Republic gets fresh capital for the first time in the new year | 01/12/21

Today, Tuesday, for the first time in the new year, the Republic of Austria brought fresh capital to the market. The Oesterreichische Bundesfinanzierungsagentur (OeBFA) announced that a total of 1.38 billion euros could be flushed into the state coffers by increasing a ten- and a 30-year federal bond.

In an interview with the APA, OeBFA boss Markus Stix said that both papers had the lowest yields that have ever been achieved on these bonds with today’s issue. The ten-year bond achieved a negative issuance yield of minus 0.399 percent, while the longer-term 30-year bond was plus 0.159 percent.

The latest statements from the European Central Bank (ECB) support the low interest rate level, said the OeBFA boss. The ECB once again expanded the emergency purchase program at its interest rate meeting in December. This is now 1.85 billion. In addition, the duration of the program was extended by nine months until at least the end of March 2022. All these measures would have a supportive effect in view of the veritable flood of government bond issues, which will continue this year so that states can continue to finance the effects of the pandemic, said Stix.

The interest rate gap between the two papers and the German benchmark bonds has narrowed further.
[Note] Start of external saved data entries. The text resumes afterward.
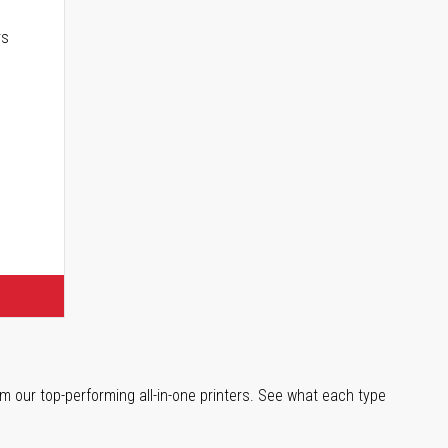
rs
m our top-performing all-in-one printers. See what each type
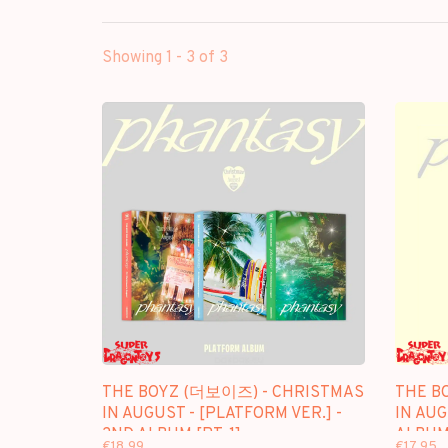
Showing 1 - 3 of 3
THE BOYZ (더보이즈) - CHRISTMAS
THE B
IN AUGUST - [PLATFORM VER.] -
IN AUG
2ND ALBUM [PT. 1]
ALBUM 
€18,99
€17,95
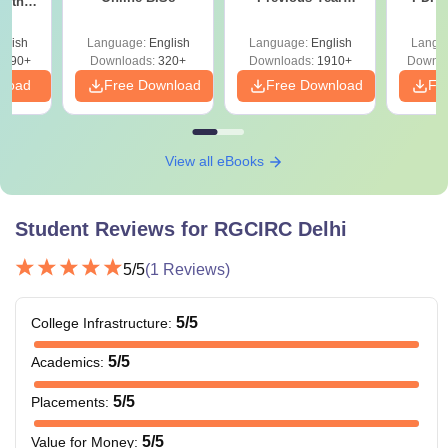
with
Question Papers
with 
y &
equivalent with
with Answer Keys &
Free
 –
glish
B.Sc Medical
Language:
English
Language:
Physics, Chemistry,
English
Langu
Solutions - Free
Free
3490+
Downloads:
320+
Downloads:
1910+
Downlo
PDF
Technology
Biology/Biotechnology
N/A
nload
Free Download
Free Download
Fr
and
and English as core
Radiotherapy
subjects from a
recognised board.
View all eBooks
Bachelor’s degree
Student Reviews for
RGCIRC Delhi
from a recognised
DNB
N/A
university.
5
/5
(
1
Reviews)
+ valid
DNB PDCET
score.
5
/5
College Infrastructure
:
5
/5
Academics
:
Master's degree from
Rs.
Fellowship
a recognised
5
/5
Placements
:
29,500
university.
5
/5
Value for Money
:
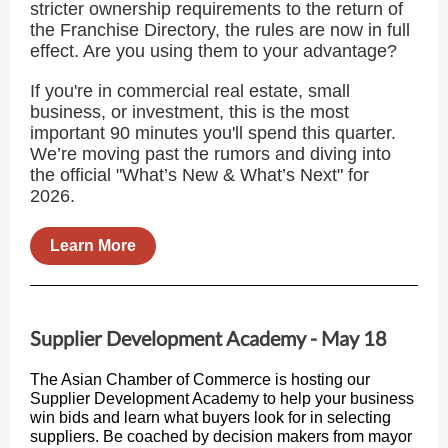
stricter ownership requirements to the return of
the Franchise Directory, the rules are now in full
effect. Are you using them to your advantage?
If you're in commercial real estate, small
business, or investment, this is the most
important 90 minutes you'll spend this quarter.
We’re moving past the rumors and diving into
the official "What’s New & What’s Next" for
2026.
Learn More
Supplier Development Academy - May 18
The Asian Chamber of Commerce is hosting our
Supplier Development Academy to help your business
win bids and learn what buyers look for in selecting
suppliers. Be coached by decision makers from mayor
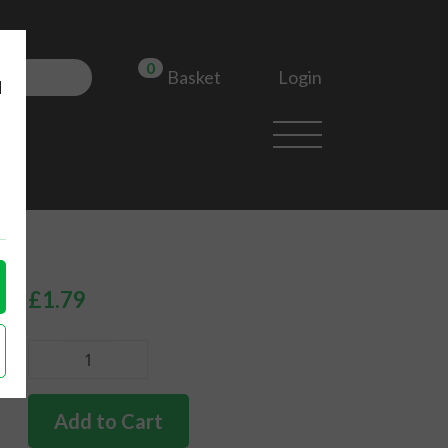
0
Login
Basket
d
£
1.79
German
quality
engine
Add to Cart
case/dynamo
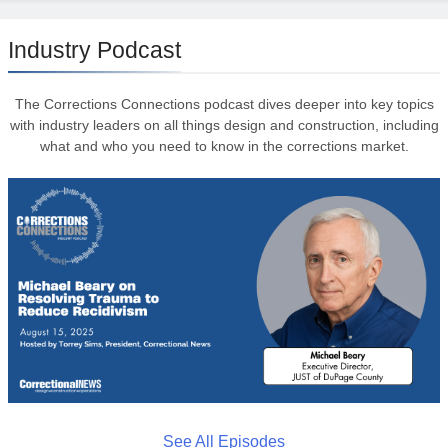
Industry Podcast
The Corrections Connections podcast dives deeper into key topics
with industry leaders on all things design and construction, including
what and who you need to know in the corrections market.
See All Episodes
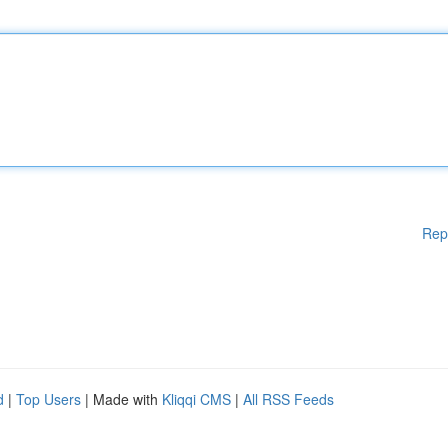
Rep
d
|
Top Users
| Made with
Kliqqi CMS
|
All RSS Feeds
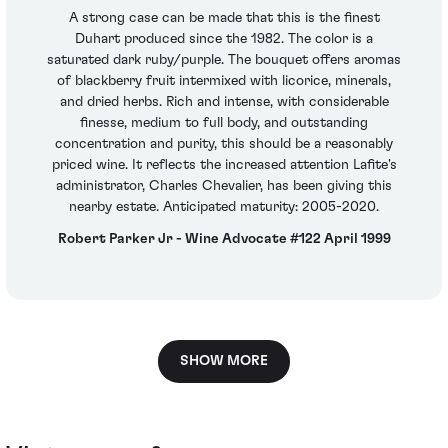
A strong case can be made that this is the finest
Duhart produced since the 1982. The color is a
saturated dark ruby/purple. The bouquet offers aromas
of blackberry fruit intermixed with licorice, minerals,
and dried herbs. Rich and intense, with considerable
finesse, medium to full body, and outstanding
concentration and purity, this should be a reasonably
priced wine. It reflects the increased attention Lafite's
administrator, Charles Chevalier, has been giving this
nearby estate. Anticipated maturity: 2005-2020.
Robert Parker Jr - Wine Advocate #122 April 1999
SHOW MORE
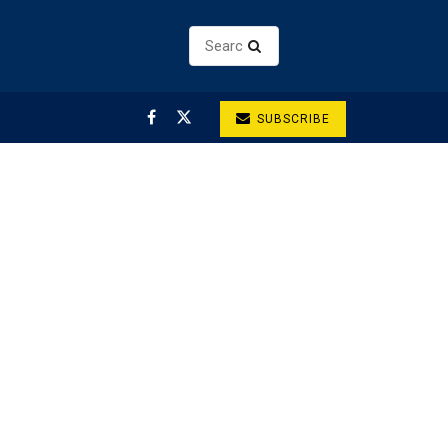
SUBSCRIBE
This further improved the financing conditions for Austria. The ten-year bond now has a total volume of over EUR 10 billion. The volume of the 30-year bond is currently around EUR 4.4 billion.

Today’s auction was not only the first of this year, but also the first since Brexit. British banks and also US banks that previously participated in the auction via the financial center in London are now handling the auctions via their EU units, for example in Ireland or Frankfurt. Despite the change, everything worked fine, says Stix. So far, Brexit has not had any impact on the composition of primary dealers in Austria.

Stix does not expect any negative effects of Brexit on the domestic bond market in the long term either. “The banks would be badly advised if they left the business to the other European banks,” said the OeBFA boss on Tuesday. The corona pandemic had triggered a sharp increase in government bond issues, which is also good business for banks.